Projeto cria obrigações de IA, banco nacional de conteúdos proibidos e “Modo de Segurança” nas plataformas, com apoio da senadora Damares Alves e de parlamentares que se dizem de direita, ampliando riscos à liberdade de expressão e à privacidade digital.
Por: Carol Barbalho 18.mar.2026 às 14h27 - Atualizado: 18.mar.2026 às 14h28
PL 2/2026 impõe monitoramento obrigatório e rastreabilidade em redes sociais sob pretexto de combater o “discurso de ódio” contra mulheres
Edilson Rodrigues/Agência Senado
Pautado para votação no Senado Federal, o PL 2/2026 institui a Política Nacional de Combate ao Discurso de Ódio contra a Mulher na Internet e estabelece uma série de mecanismos de controle sobre provedores de aplicações e serviços de mensageria. Embora apresentado como medida de proteção, o texto impõe monitoramento ativo permanente, rastreabilidade em conversas privadas e novas camadas de moderação que atingem diretamente o funcionamento das plataformas e o debate público.

O projeto determina que as plataformas implementem sistemas permanentes de detecção por inteligência artificial combinados com revisão humana para identificar conteúdos classificados como discurso de ódio e reportá-los à autoridade central. Cria ainda a obrigatoriedade de manter registros de encaminhamento de mensagens por até três meses em casos de envios em massa nos aplicativos de mensageria privada. Prevê a integração obrigatória com um cadastro nacional de hashes de conteúdos considerados ilícitos, que as plataformas deverão consultar para impedir novas publicações do mesmo material.


Institui os chamados “notificadores de confiança”, entidades credenciadas que poderão enviar denúncias com prioridade obrigatória de tratamento, criando canal institucionalizado para remoção acelerada de conteúdos.
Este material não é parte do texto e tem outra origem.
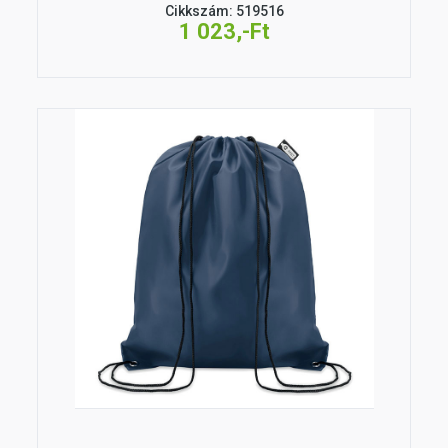
Cikkszám: 519516
1 023,-Ft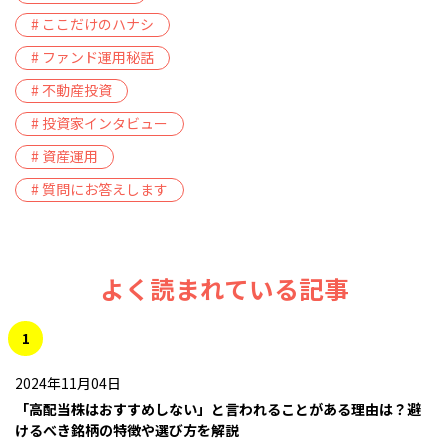
# ここだけのハナシ
# ファンド運用秘話
# 不動産投資
# 投資家インタビュー
# 資産運用
# 質問にお答えします
よく読まれている記事
1
2024年11月04日
「高配当株はおすすめしない」と言われることがある理由は？避
けるべき銘柄の特徴や選び方を解説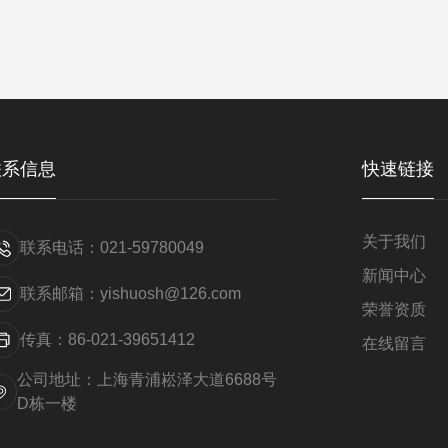
联系信息
快速链接
关于我们
联系电话：021-59780049
新闻中心
联系邮箱：yishuosh@126.com
荣誉资质
传真：86-021-39651412
在线留言
公司地址：上海青浦崧泽大道6688号
D栋一楼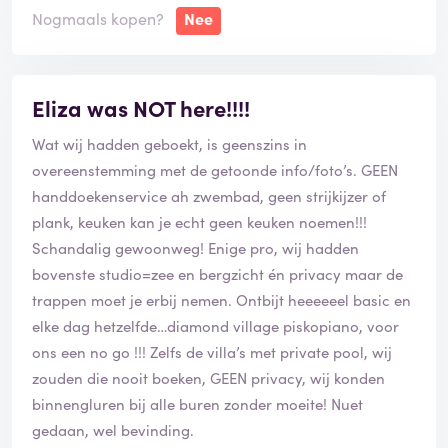
Nogmaals kopen?
Nee
Eliza was NOT here!!!!
Wat wij hadden geboekt, is geenszins in
overeenstemming met de getoonde info/foto’s. GEEN
handdoekenservice ah zwembad, geen strijkijzer of
plank, keuken kan je echt geen keuken noemen!!!
Schandalig gewoonweg! Enige pro, wij hadden
bovenste studio=zee en bergzicht én privacy maar de
trappen moet je erbij nemen. Ontbijt heeeeeel basic en
elke dag hetzelfde…diamond village piskopiano, voor
ons een no go !!! Zelfs de villa’s met private pool, wij
zouden die nooit boeken, GEEN privacy, wij konden
binnengluren bij alle buren zonder moeite! Nuet
gedaan, wel bevinding.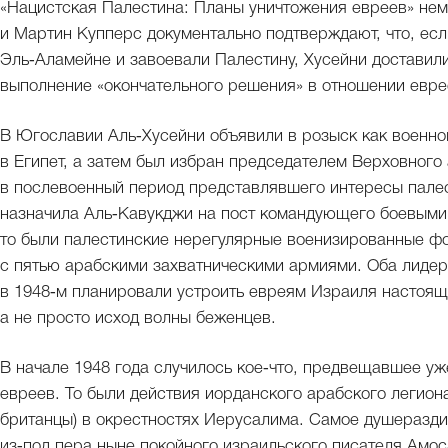
«Нацистская Палестина: Планы уничтожения евреев» не
и Мартин Купперс документально подтверждают, что, есл
Эль‑Аламейне и завоевали Палестину, Хусейни доставили
выполнение «окончательного решения» в отношении евре
В Югославии Аль‑Хусейни объявили в розыск как военног
в Египет, а затем был избран председателем Верховного
в послевоенный период представлявшего интересы палес
назначила Аль‑Кавукджи на пост командующего боевыми
то были палестинские нерегулярные военизированные 
с пятью арабскими захватническими армиями. Оба лидер
в 1948‑м планировали устроить евреям Израиля настоящ
а не просто исход волны беженцев.
В начале 1948 года случилось кое‑что, предвещавшее у
евреев. То были действия иорданского арабского легион
британцы) в окрестностях Иерусалима. Самое душеразд
из‑под пера ныне покойного израильского писателя Амос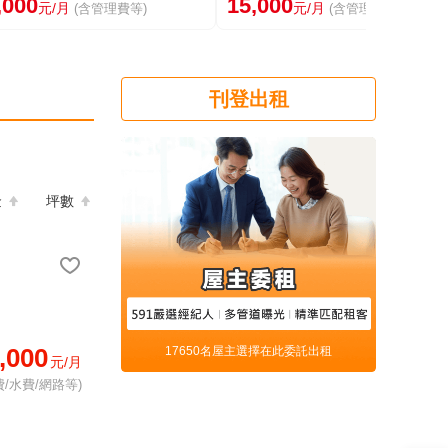
,000
15,000
元/月
元/月
(含管理費等)
(含管理費等)
刊登出租
金
坪數
,000
17650名屋主選擇在此委託出租
元/月
/水費/網路等)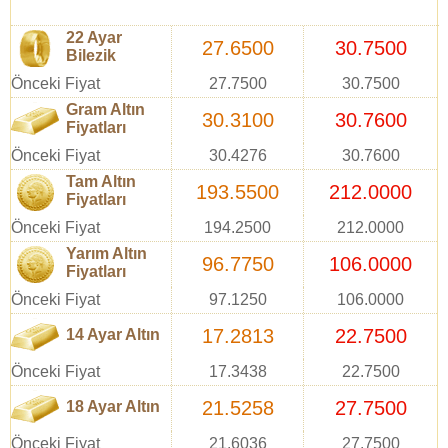
22 Ayar
27.6500
30.7500
Bilezik
Önceki Fiyat
27.7500
30.7500
Gram Altın
30.3100
30.7600
Fiyatları
Önceki Fiyat
30.4276
30.7600
Tam Altın
193.5500
212.0000
Fiyatları
Önceki Fiyat
194.2500
212.0000
Yarım Altın
96.7750
106.0000
Fiyatları
Önceki Fiyat
97.1250
106.0000
17.2813
22.7500
14 Ayar Altın
Önceki Fiyat
17.3438
22.7500
21.5258
27.7500
18 Ayar Altın
Önceki Fiyat
21.6036
27.7500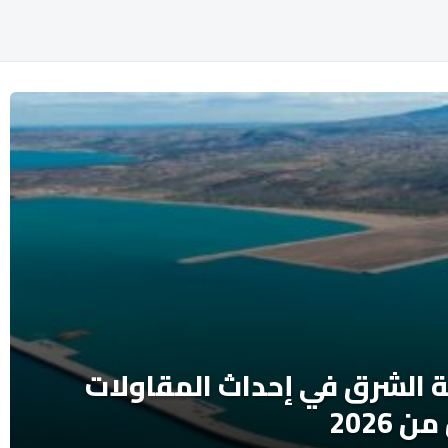
ة الشرق في إحداث المقاولات
 2026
Exige a implementação de funcionalidades específicas de “Modo de Segurança” para usuárias, com mecanismos de blindagem de interações e filtros automáticos. E estabelece responsabilidade das plataformas caso usuários previamente sancionados consigam criar novas contas, ampliando o dever de monitoramento e controle sobre a identificação de usuários.

Embora trate de uma causa meritória, a aprovação sem debate aprofundado sobre impactos operacionais e interação com regras já existentes gera insegurança jurídica, inviabiliza produtos digitais e afeta o funcionamento das plataformas. O texto não estabelece critérios objetivos suficientemente claros para a caracterização de “discurso de ódio”, ampliando o espaço para interpretações extensivas e remoções preventivas de conteúdo, inclusive no debate público e político.

O PL 2/2026 conta com o apoio da senadora Damares Alves, que respaldam a medida no momento da votação que, apesar de origem petista do senador Randolfe Rodrigues (PT/AP), avança com respaldo conservador e impõe regulação estatal massiva sobre o ambiente digital.

O texto segue em tramitação no Senado e, se aprovado, receberá o nome de Lei Ivone Tainara, em homenagem a vítimas de homicídio. Os mecanismos previstos, do monitoramento por IA à rastreabilidade privada, representam intervenção direta na arquitetura das redes e na privacidade dos usuários, sob a justificativa de proteção às mulheres.